Only the pictures are to be dropped; the rest of the data below is to be duplicated exactly.

Dataset entries
◆ ◆ ◆ ◆ ◆ ◆ ◆
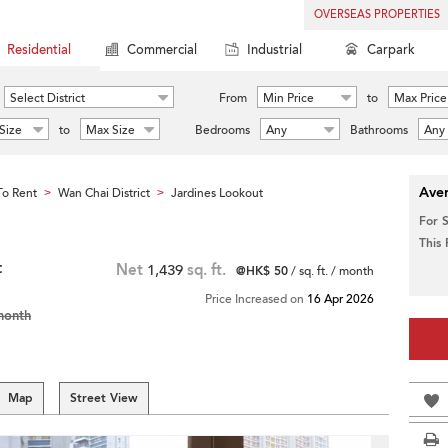
OVERSEAS PROPERTIES
Residential
Commercial
Industrial
Carpark
Select District
From
Min Price
to
Max Price
Size
to
Max Size
Bedrooms
Any
Bathrooms
Any
Aver
o Rent
Wan Chai District
Jardines Lookout
>
>
For 
This
t
Net
1,439
sq. ft.
@HK$ 50
/ sq. ft. / month
Price Increased on
16 Apr 2026
month
Map
Street View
◆ ◆ ◆ ◆ ◆ ◆ ◆
--- SOLUTION TO THIS TASK ---
OVERSEAS PROPERTIES
Residential
Commercial
Industrial
Carpark
Select District
From
Min Price
to
Max Price
Size
to
Max Size
Bedrooms
Any
Bathrooms
Any
Aver
o Rent
Wan Chai District
Jardines Lookout
>
>
For 
This
t
Net
1,439
sq. ft.
@HK$ 50
/ sq. ft. / month
Price Increased on
16 Apr 2026
month
Map
Street View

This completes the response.